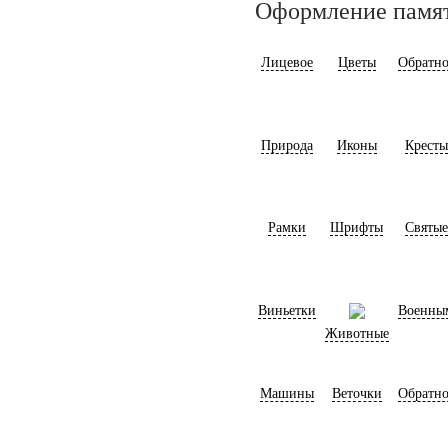
Оформление памя
Лицевое
Цветы
Обратно
Природа
Иконы
Кресты
Рамки
Шрифты
Святые
Виньетки
Военны
Животные
Машины
Веточки
Обратно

__What this task involves__
Images are to be omitted; repeat the remaining data above exactly.

__Solved problem__
Оформление памя
Лицевое
Цветы
Обратно
Природа
Иконы
Кресты
Рамки
Шрифты
Святые
Виньетки
Военны
Животные
Машины
Веточки
Обратно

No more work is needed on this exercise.